What is needed: Reproduce every entry in the listing without alteration.

Material shown:
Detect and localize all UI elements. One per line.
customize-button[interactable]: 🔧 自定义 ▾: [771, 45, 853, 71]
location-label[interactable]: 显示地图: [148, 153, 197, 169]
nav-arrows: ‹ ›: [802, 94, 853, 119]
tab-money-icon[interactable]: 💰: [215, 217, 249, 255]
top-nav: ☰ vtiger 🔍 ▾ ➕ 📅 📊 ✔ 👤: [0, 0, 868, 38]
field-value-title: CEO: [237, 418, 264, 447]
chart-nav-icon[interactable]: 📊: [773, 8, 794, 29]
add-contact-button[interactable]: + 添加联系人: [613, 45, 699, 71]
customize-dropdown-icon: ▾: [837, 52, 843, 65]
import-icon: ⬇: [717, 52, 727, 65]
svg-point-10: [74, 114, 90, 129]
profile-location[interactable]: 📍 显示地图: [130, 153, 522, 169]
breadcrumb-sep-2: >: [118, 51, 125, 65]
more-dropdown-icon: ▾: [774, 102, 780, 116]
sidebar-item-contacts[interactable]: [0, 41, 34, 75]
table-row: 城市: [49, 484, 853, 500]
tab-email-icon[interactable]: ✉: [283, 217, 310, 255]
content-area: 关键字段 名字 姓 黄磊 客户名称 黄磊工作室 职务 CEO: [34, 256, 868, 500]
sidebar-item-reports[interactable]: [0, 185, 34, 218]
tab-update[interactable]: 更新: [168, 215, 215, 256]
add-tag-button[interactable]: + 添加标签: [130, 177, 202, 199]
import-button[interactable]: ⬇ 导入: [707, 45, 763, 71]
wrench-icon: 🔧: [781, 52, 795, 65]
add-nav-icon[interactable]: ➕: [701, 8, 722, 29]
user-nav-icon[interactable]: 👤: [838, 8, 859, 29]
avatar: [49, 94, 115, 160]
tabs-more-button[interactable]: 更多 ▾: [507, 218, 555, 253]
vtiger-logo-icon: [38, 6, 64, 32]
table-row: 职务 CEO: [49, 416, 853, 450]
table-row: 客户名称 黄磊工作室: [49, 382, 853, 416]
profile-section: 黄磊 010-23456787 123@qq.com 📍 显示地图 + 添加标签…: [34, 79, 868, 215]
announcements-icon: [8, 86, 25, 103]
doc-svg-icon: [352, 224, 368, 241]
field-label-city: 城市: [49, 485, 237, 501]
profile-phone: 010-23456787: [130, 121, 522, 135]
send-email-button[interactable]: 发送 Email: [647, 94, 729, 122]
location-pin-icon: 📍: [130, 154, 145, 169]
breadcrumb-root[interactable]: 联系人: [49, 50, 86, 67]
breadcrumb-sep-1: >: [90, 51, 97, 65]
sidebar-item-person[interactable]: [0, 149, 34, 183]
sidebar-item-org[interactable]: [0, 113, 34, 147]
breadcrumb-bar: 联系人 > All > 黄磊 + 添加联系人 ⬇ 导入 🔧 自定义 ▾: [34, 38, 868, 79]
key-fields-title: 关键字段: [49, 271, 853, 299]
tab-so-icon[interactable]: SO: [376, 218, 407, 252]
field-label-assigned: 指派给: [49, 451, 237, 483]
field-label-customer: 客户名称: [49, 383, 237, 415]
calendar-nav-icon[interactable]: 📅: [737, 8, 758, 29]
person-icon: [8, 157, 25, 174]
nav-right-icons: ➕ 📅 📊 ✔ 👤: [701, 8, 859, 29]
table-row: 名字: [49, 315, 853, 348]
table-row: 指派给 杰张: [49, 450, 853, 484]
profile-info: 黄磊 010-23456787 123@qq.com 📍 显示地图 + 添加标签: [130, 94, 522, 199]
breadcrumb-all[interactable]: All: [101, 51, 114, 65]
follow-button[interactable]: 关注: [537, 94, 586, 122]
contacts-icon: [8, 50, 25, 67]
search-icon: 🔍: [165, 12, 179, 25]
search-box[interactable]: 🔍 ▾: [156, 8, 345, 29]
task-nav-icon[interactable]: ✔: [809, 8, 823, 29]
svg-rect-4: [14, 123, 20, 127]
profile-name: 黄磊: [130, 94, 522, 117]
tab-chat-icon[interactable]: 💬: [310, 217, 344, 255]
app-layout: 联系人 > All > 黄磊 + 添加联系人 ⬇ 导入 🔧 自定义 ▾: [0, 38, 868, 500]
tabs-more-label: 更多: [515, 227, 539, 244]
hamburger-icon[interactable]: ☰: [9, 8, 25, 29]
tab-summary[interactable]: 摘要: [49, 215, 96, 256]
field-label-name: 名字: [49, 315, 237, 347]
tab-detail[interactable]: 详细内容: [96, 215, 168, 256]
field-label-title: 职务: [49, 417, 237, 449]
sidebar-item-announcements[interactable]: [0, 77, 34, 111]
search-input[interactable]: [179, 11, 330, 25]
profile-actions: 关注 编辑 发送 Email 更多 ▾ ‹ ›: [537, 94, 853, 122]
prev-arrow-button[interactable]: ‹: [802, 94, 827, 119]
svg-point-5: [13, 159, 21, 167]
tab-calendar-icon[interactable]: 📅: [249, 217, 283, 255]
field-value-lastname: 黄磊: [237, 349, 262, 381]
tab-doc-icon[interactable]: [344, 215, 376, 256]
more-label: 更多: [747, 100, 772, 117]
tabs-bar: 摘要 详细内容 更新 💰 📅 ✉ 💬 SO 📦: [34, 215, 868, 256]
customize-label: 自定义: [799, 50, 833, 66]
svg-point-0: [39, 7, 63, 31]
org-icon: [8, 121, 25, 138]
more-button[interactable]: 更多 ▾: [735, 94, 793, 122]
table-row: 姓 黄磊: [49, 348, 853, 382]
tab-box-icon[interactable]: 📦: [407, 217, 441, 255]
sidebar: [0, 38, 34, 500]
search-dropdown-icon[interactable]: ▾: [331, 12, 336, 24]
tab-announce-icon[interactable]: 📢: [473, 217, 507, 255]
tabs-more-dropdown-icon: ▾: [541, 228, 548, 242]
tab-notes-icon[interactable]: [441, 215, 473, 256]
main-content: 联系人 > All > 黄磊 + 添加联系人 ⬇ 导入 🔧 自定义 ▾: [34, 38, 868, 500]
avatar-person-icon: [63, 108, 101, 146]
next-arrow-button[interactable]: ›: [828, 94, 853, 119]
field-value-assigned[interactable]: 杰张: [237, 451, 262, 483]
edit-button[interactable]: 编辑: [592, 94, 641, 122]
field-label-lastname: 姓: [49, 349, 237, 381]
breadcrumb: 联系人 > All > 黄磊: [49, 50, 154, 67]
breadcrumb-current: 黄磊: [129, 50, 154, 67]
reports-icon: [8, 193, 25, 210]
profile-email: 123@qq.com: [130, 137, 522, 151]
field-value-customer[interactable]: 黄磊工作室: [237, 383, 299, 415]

Result for this task:
Detect and localize all UI elements. One per line.
customize-button[interactable]: 🔧 自定义 ▾: [771, 45, 853, 71]
location-label[interactable]: 显示地图: [148, 153, 197, 169]
nav-arrows: ‹ ›: [802, 94, 853, 119]
tab-money-icon[interactable]: 💰: [215, 217, 249, 255]
top-nav: ☰ vtiger 🔍 ▾ ➕ 📅 📊 ✔ 👤: [0, 0, 868, 38]
field-value-title: CEO: [237, 418, 264, 447]
chart-nav-icon[interactable]: 📊: [773, 8, 794, 29]
add-contact-button[interactable]: + 添加联系人: [613, 45, 699, 71]
customize-dropdown-icon: ▾: [837, 52, 843, 65]
import-icon: ⬇: [717, 52, 727, 65]
svg-point-10: [74, 114, 90, 129]
profile-location[interactable]: 📍 显示地图: [130, 153, 522, 169]
breadcrumb-sep-2: >: [118, 51, 125, 65]
more-dropdown-icon: ▾: [774, 102, 780, 116]
sidebar-item-contacts[interactable]: [0, 41, 34, 75]
table-row: 城市: [49, 484, 853, 500]
tab-email-icon[interactable]: ✉: [283, 217, 310, 255]
content-area: 关键字段 名字 姓 黄磊 客户名称 黄磊工作室 职务 CEO: [34, 256, 868, 500]
sidebar-item-reports[interactable]: [0, 185, 34, 218]
tab-update[interactable]: 更新: [168, 215, 215, 256]
add-tag-button[interactable]: + 添加标签: [130, 177, 202, 199]
import-button[interactable]: ⬇ 导入: [707, 45, 763, 71]
wrench-icon: 🔧: [781, 52, 795, 65]
add-nav-icon[interactable]: ➕: [701, 8, 722, 29]
user-nav-icon[interactable]: 👤: [838, 8, 859, 29]
avatar: [49, 94, 115, 160]
tabs-more-button[interactable]: 更多 ▾: [507, 218, 555, 253]
vtiger-logo-icon: [38, 6, 64, 32]
table-row: 职务 CEO: [49, 416, 853, 450]
table-row: 客户名称 黄磊工作室: [49, 382, 853, 416]
profile-section: 黄磊 010-23456787 123@qq.com 📍 显示地图 + 添加标签…: [34, 79, 868, 215]
announcements-icon: [8, 86, 25, 103]
doc-svg-icon: [352, 224, 368, 241]
field-label-city: 城市: [49, 485, 237, 501]
profile-phone: 010-23456787: [130, 121, 522, 135]
send-email-button[interactable]: 发送 Email: [647, 94, 729, 122]
location-pin-icon: 📍: [130, 154, 145, 169]
breadcrumb-root[interactable]: 联系人: [49, 50, 86, 67]
breadcrumb-sep-1: >: [90, 51, 97, 65]
sidebar-item-person[interactable]: [0, 149, 34, 183]
sidebar-item-org[interactable]: [0, 113, 34, 147]
breadcrumb-bar: 联系人 > All > 黄磊 + 添加联系人 ⬇ 导入 🔧 自定义 ▾: [34, 38, 868, 79]
key-fields-title: 关键字段: [49, 271, 853, 299]
tab-so-icon[interactable]: SO: [376, 218, 407, 252]
field-label-assigned: 指派给: [49, 451, 237, 483]
field-label-customer: 客户名称: [49, 383, 237, 415]
calendar-nav-icon[interactable]: 📅: [737, 8, 758, 29]
person-icon: [8, 157, 25, 174]
nav-right-icons: ➕ 📅 📊 ✔ 👤: [701, 8, 859, 29]
table-row: 名字: [49, 315, 853, 348]
table-row: 指派给 杰张: [49, 450, 853, 484]
profile-info: 黄磊 010-23456787 123@qq.com 📍 显示地图 + 添加标签: [130, 94, 522, 199]
breadcrumb-all[interactable]: All: [101, 51, 114, 65]
follow-button[interactable]: 关注: [537, 94, 586, 122]
contacts-icon: [8, 50, 25, 67]
search-icon: 🔍: [165, 12, 179, 25]
search-box[interactable]: 🔍 ▾: [156, 8, 345, 29]
task-nav-icon[interactable]: ✔: [809, 8, 823, 29]
svg-rect-4: [14, 123, 20, 127]
profile-name: 黄磊: [130, 94, 522, 117]
tab-chat-icon[interactable]: 💬: [310, 217, 344, 255]
app-layout: 联系人 > All > 黄磊 + 添加联系人 ⬇ 导入 🔧 自定义 ▾: [0, 38, 868, 500]
tabs-more-label: 更多: [515, 227, 539, 244]
hamburger-icon[interactable]: ☰: [9, 8, 25, 29]
tab-summary[interactable]: 摘要: [49, 215, 96, 256]
field-label-name: 名字: [49, 315, 237, 347]
tab-detail[interactable]: 详细内容: [96, 215, 168, 256]
field-label-title: 职务: [49, 417, 237, 449]
sidebar-item-announcements[interactable]: [0, 77, 34, 111]
search-input[interactable]: [179, 11, 330, 25]
profile-actions: 关注 编辑 发送 Email 更多 ▾ ‹ ›: [537, 94, 853, 122]
prev-arrow-button[interactable]: ‹: [802, 94, 827, 119]
svg-point-5: [13, 159, 21, 167]
tab-calendar-icon[interactable]: 📅: [249, 217, 283, 255]
field-value-lastname: 黄磊: [237, 349, 262, 381]
tab-doc-icon[interactable]: [344, 215, 376, 256]
more-label: 更多: [747, 100, 772, 117]
tabs-bar: 摘要 详细内容 更新 💰 📅 ✉ 💬 SO 📦: [34, 215, 868, 256]
customize-label: 自定义: [799, 50, 833, 66]
svg-point-0: [39, 7, 63, 31]
org-icon: [8, 121, 25, 138]
more-button[interactable]: 更多 ▾: [735, 94, 793, 122]
table-row: 姓 黄磊: [49, 348, 853, 382]
tab-box-icon[interactable]: 📦: [407, 217, 441, 255]
sidebar: [0, 38, 34, 500]
search-dropdown-icon[interactable]: ▾: [331, 12, 336, 24]
tab-announce-icon[interactable]: 📢: [473, 217, 507, 255]
tabs-more-dropdown-icon: ▾: [541, 228, 548, 242]
tab-notes-icon[interactable]: [441, 215, 473, 256]
main-content: 联系人 > All > 黄磊 + 添加联系人 ⬇ 导入 🔧 自定义 ▾: [34, 38, 868, 500]
avatar-person-icon: [63, 108, 101, 146]
next-arrow-button[interactable]: ›: [828, 94, 853, 119]
field-value-assigned[interactable]: 杰张: [237, 451, 262, 483]
edit-button[interactable]: 编辑: [592, 94, 641, 122]
field-label-lastname: 姓: [49, 349, 237, 381]
breadcrumb: 联系人 > All > 黄磊: [49, 50, 154, 67]
breadcrumb-current: 黄磊: [129, 50, 154, 67]
reports-icon: [8, 193, 25, 210]
profile-email: 123@qq.com: [130, 137, 522, 151]
field-value-customer[interactable]: 黄磊工作室: [237, 383, 299, 415]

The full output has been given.